Python for Data Science

Course Overview

This fast-paced class is intended for practicing data scientists, data analysts, and business intelligence experts interested in using Python for their day-to-day work. The primary focus is on learning to use Python tools for data science, data analysis, and machine learning efficiently and effectively.

What You'll Learn

Participants in this course will take away:

  • Hands-on experience setting up an integrated analysis environment for doing data science with Python.
  • An understanding of how to use the Python standard library to write programs, access the various data science tools, and document and automate analytic processes.
  • Orientation to some of the most powerful and popular Python libraries for data science including Pandas (data preparation, analysis, and modeling; time series analysis), scikit-learn (machine learning), and Matplotlib and Seaborn (data visualization).
  • Working knowledge of the Python tools ideally suited for data science tasks, including:
    • Accessing data (e.g., text files, databases)
    • Cleansing and normalizing data
    • Exploring data (e.g., simple statistics, correlation matrices, visualization)
    • Modeling data (e.g., machine learning)

Course Syllabus

I. Introduction and Setting Up Your Integrated Analysis Environment

Setting Up Your Integrated Analysis Environment & Tools Overview

  • IPython Shell
  • Custom environment settings
  • Jupyter Notebooks
  • Script editor
  • Packages: NumPy, SciPy, scikit-learn, Pandas, Matplotlib, Seaborn, etc.

Once you complete this module, you will understand some of the unique benefits of using Python for data science / what features make Python particularly well-suited for data science, you will be able to set up a fully functioning Python-based analysis environment, and you will know what each tool is used for in the data science workflow.

II. Using Python to Control and Document Your Data Science Processes

Python Essentials

  • Data types and objects
  • Loading packages, namespaces
  • Reading and writing data
  • Simple plotting
  • Control flow
  • Debugging
  • Code profiling

Once you complete this module, you will be able to use the Python standard library plus Canopy tools to write, run, debug, and profile programs that control your data science processes (which draw on the scientific packages).

III. Accessing and Preparing Data

Data, Data, Everywhere...

Acquiring Data with Python

  • Loading from CSV files
  • Accessing SQL databases

Cleansing Data with Python

  • Stripping out extraneous information
  • Normalizing data
  • Formatting data

Once you complete this module, you will know how to load data from common types of data sources, including structured text files and SQL databases. and you will know some of the common tools used in Python to cleanse and prepare your data for analysis.

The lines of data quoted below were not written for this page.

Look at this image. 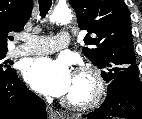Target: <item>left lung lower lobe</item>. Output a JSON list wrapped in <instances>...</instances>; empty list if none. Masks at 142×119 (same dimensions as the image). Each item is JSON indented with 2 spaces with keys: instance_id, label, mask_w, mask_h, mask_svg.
Wrapping results in <instances>:
<instances>
[{
  "instance_id": "1",
  "label": "left lung lower lobe",
  "mask_w": 142,
  "mask_h": 119,
  "mask_svg": "<svg viewBox=\"0 0 142 119\" xmlns=\"http://www.w3.org/2000/svg\"><path fill=\"white\" fill-rule=\"evenodd\" d=\"M87 119H142V84L139 75L132 73L112 80L107 98Z\"/></svg>"
}]
</instances>
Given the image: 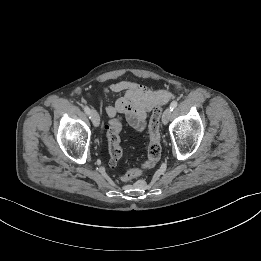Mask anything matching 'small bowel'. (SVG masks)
<instances>
[{
  "instance_id": "1",
  "label": "small bowel",
  "mask_w": 261,
  "mask_h": 261,
  "mask_svg": "<svg viewBox=\"0 0 261 261\" xmlns=\"http://www.w3.org/2000/svg\"><path fill=\"white\" fill-rule=\"evenodd\" d=\"M117 93L122 95L106 107L107 117L113 119L118 113H122L130 125L138 131L144 130L147 113L156 103H166L172 98V94L168 91H154L131 80L114 82L102 91L103 96Z\"/></svg>"
}]
</instances>
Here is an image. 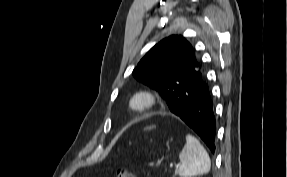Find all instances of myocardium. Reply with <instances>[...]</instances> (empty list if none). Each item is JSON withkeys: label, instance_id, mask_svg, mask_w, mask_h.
I'll return each mask as SVG.
<instances>
[{"label": "myocardium", "instance_id": "1", "mask_svg": "<svg viewBox=\"0 0 287 177\" xmlns=\"http://www.w3.org/2000/svg\"><path fill=\"white\" fill-rule=\"evenodd\" d=\"M159 95L150 88H141L135 91L129 101L128 108L135 115L145 114L159 104Z\"/></svg>", "mask_w": 287, "mask_h": 177}]
</instances>
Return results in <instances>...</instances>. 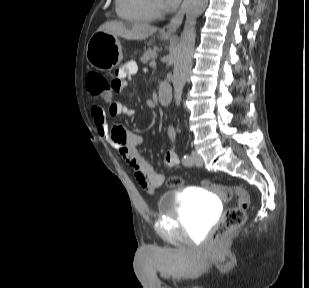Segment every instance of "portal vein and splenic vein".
Returning <instances> with one entry per match:
<instances>
[{
    "mask_svg": "<svg viewBox=\"0 0 309 288\" xmlns=\"http://www.w3.org/2000/svg\"><path fill=\"white\" fill-rule=\"evenodd\" d=\"M150 66H152V67L156 66V62L155 61H151L150 62Z\"/></svg>",
    "mask_w": 309,
    "mask_h": 288,
    "instance_id": "portal-vein-and-splenic-vein-1",
    "label": "portal vein and splenic vein"
}]
</instances>
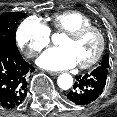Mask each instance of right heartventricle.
I'll list each match as a JSON object with an SVG mask.
<instances>
[{
  "mask_svg": "<svg viewBox=\"0 0 117 117\" xmlns=\"http://www.w3.org/2000/svg\"><path fill=\"white\" fill-rule=\"evenodd\" d=\"M52 27L59 32H68L78 27L91 25V19L79 11H64L51 16Z\"/></svg>",
  "mask_w": 117,
  "mask_h": 117,
  "instance_id": "right-heart-ventricle-1",
  "label": "right heart ventricle"
}]
</instances>
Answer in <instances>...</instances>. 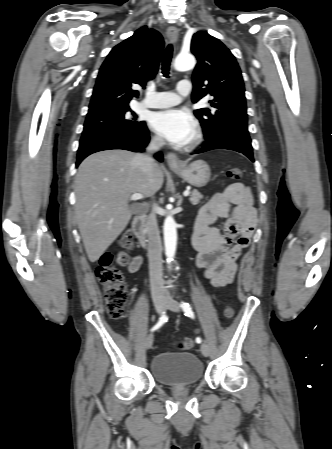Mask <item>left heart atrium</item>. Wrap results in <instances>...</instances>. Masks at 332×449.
Returning a JSON list of instances; mask_svg holds the SVG:
<instances>
[{
	"label": "left heart atrium",
	"mask_w": 332,
	"mask_h": 449,
	"mask_svg": "<svg viewBox=\"0 0 332 449\" xmlns=\"http://www.w3.org/2000/svg\"><path fill=\"white\" fill-rule=\"evenodd\" d=\"M151 127L160 136L176 145L187 144L195 133L193 118L187 112L178 109L154 113Z\"/></svg>",
	"instance_id": "39dd6f15"
}]
</instances>
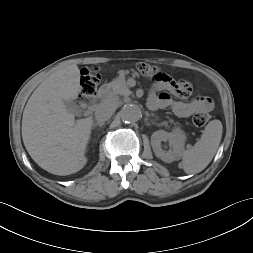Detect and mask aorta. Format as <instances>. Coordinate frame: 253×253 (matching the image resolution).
Wrapping results in <instances>:
<instances>
[{"label": "aorta", "instance_id": "aorta-1", "mask_svg": "<svg viewBox=\"0 0 253 253\" xmlns=\"http://www.w3.org/2000/svg\"><path fill=\"white\" fill-rule=\"evenodd\" d=\"M141 109L136 104H126L120 112L121 119L127 123H135L141 117Z\"/></svg>", "mask_w": 253, "mask_h": 253}]
</instances>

IV. Numerical Analysis, Data Exploration, and Data Visualization with NumPy Arrays,
Matplotlib, and Seaborn

NumPy Essentials

  • The NumPy array
  • N-dimensional array operations and manipulations
  • Memory mapped files

Data Visualization

  • 2D plotting with Matplotlib
  • Advanced data visualization with Seaborn

Once you complete this module, you will understand how to use NumPy arrays for efficient numerical processing and how to use NumPy methods such as slicing to write code that is both compact and easy to read and understand. You will know how to use Matplotlib, Seaborn, and NumPy together to explore and visualize your data.

V. Exploring Data with Pandas

Searching for Gold in a Pile of Pyrite

  • Data manipulation with Pandas
  • Statistical analysis with Pandas
  • Time series analysis with Pandas

At the end of this module, you will know how to access some of the core tools used for statistical analysis and data exploration in Python.

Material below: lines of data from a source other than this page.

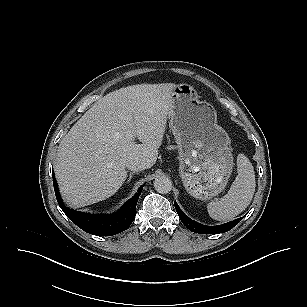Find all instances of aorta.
<instances>
[{
	"label": "aorta",
	"mask_w": 307,
	"mask_h": 307,
	"mask_svg": "<svg viewBox=\"0 0 307 307\" xmlns=\"http://www.w3.org/2000/svg\"><path fill=\"white\" fill-rule=\"evenodd\" d=\"M154 188L158 193L166 194L172 189V182L166 175H160L154 180Z\"/></svg>",
	"instance_id": "aorta-1"
}]
</instances>
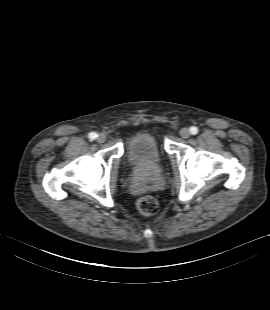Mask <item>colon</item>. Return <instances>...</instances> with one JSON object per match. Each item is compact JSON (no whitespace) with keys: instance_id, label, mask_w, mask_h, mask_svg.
I'll use <instances>...</instances> for the list:
<instances>
[{"instance_id":"1","label":"colon","mask_w":270,"mask_h":310,"mask_svg":"<svg viewBox=\"0 0 270 310\" xmlns=\"http://www.w3.org/2000/svg\"><path fill=\"white\" fill-rule=\"evenodd\" d=\"M137 209L143 215H154L159 210L158 200L153 196H141L136 201Z\"/></svg>"}]
</instances>
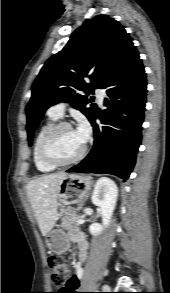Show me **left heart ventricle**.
<instances>
[{
    "mask_svg": "<svg viewBox=\"0 0 170 293\" xmlns=\"http://www.w3.org/2000/svg\"><path fill=\"white\" fill-rule=\"evenodd\" d=\"M83 147V142L76 131L69 128L60 129L49 145V153L58 160H68L77 155Z\"/></svg>",
    "mask_w": 170,
    "mask_h": 293,
    "instance_id": "obj_1",
    "label": "left heart ventricle"
}]
</instances>
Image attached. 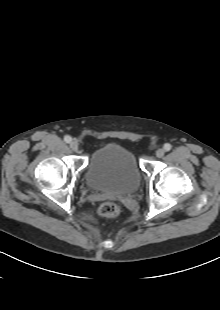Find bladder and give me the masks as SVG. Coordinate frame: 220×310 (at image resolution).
Returning a JSON list of instances; mask_svg holds the SVG:
<instances>
[{
  "label": "bladder",
  "mask_w": 220,
  "mask_h": 310,
  "mask_svg": "<svg viewBox=\"0 0 220 310\" xmlns=\"http://www.w3.org/2000/svg\"><path fill=\"white\" fill-rule=\"evenodd\" d=\"M85 181L94 191L119 196L136 191L141 174L129 150L108 144L91 154L85 170Z\"/></svg>",
  "instance_id": "1"
}]
</instances>
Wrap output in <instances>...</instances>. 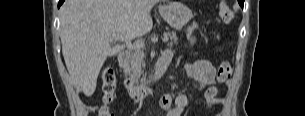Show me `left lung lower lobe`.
I'll list each match as a JSON object with an SVG mask.
<instances>
[{"label": "left lung lower lobe", "mask_w": 305, "mask_h": 116, "mask_svg": "<svg viewBox=\"0 0 305 116\" xmlns=\"http://www.w3.org/2000/svg\"><path fill=\"white\" fill-rule=\"evenodd\" d=\"M239 3L243 7L244 0H239Z\"/></svg>", "instance_id": "obj_1"}]
</instances>
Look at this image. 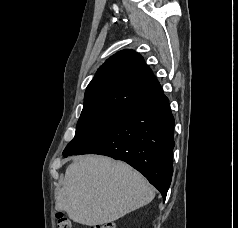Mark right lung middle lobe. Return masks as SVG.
I'll return each instance as SVG.
<instances>
[{
  "instance_id": "right-lung-middle-lobe-1",
  "label": "right lung middle lobe",
  "mask_w": 238,
  "mask_h": 228,
  "mask_svg": "<svg viewBox=\"0 0 238 228\" xmlns=\"http://www.w3.org/2000/svg\"><path fill=\"white\" fill-rule=\"evenodd\" d=\"M122 114L82 112L73 140L65 148L63 155L74 152Z\"/></svg>"
}]
</instances>
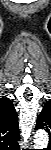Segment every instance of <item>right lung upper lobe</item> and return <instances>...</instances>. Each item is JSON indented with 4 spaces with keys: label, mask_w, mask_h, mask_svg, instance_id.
Returning a JSON list of instances; mask_svg holds the SVG:
<instances>
[{
    "label": "right lung upper lobe",
    "mask_w": 51,
    "mask_h": 150,
    "mask_svg": "<svg viewBox=\"0 0 51 150\" xmlns=\"http://www.w3.org/2000/svg\"><path fill=\"white\" fill-rule=\"evenodd\" d=\"M19 124L16 110L8 98H0V143L1 147L16 150L19 145Z\"/></svg>",
    "instance_id": "obj_1"
}]
</instances>
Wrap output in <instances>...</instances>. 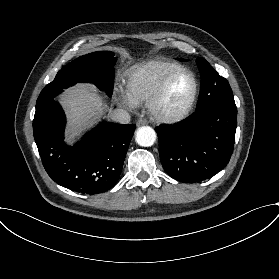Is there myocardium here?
<instances>
[{"mask_svg":"<svg viewBox=\"0 0 279 279\" xmlns=\"http://www.w3.org/2000/svg\"><path fill=\"white\" fill-rule=\"evenodd\" d=\"M188 74L191 76L193 80V90L188 98V100L185 102V104L176 112L169 113L166 112L162 108V104L165 100V97L167 95V92L172 84V82L181 74ZM198 90H199V83L196 75L188 70V69H181L178 70L169 76H167L160 86L157 88V90L154 92L152 97L149 101V111L151 116L158 122L163 124H176L181 121H183L191 112L193 109L197 96H198Z\"/></svg>","mask_w":279,"mask_h":279,"instance_id":"myocardium-1","label":"myocardium"}]
</instances>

VI. Machine Learning with scikit-learn

Predicting the Future Can Be Good for Business

  • Input: 2D, samples, and features
  • Estimator, predictor, transformer interfaces
  • Pre-processing data
  • Regression
  • Classification
  • Model selection

At the end of this module you will have a working understanding of what machine learning tools are available in scikit-learn and how to use them.

Expand All Collapse All

Prerequisites

The course assumes a working knowledge of key data science topics (statistics, machine learning, and general data analytic methods). Programming experience in some language (such as R, MATLAB, SAS, Mathematica, Java, C, C++, VB, or FORTRAN) is expected. In particular, participants need to be comfortable with general programming concepts like variables, loops, and functions. Experience with Python is helpful (but not required).


FAQs

  • Is a class completion certificate provided?
  • Yes, a class completion certificate is provided for the Python for Data Science class.

    Have a question that isn't answered here? Contact us or call 512.536.1057.



Python for Data Science

For inquiries or to register call 512.536.1057


San Jose, CA
Aug 21-25, 2017
Houston, TX
Oct 2-6, 2017
Albuquerque, NM
Oct 16-20, 2017
$2750
Washington, DC
Nov 13-17, 2017
London, UK
Nov 20-24, 2017
New York City, NY
Dec 4-8, 2017
Austin, TX
Dec 11-15, 2017

Discounts are available for 3+ attendees, and corporate training options are also available.

A 20% discount is available for academics currently at a degree-granting institution.

Contact us or call 512.536.1057 for more information.

Questions or want to reserve a seat in an upcoming class?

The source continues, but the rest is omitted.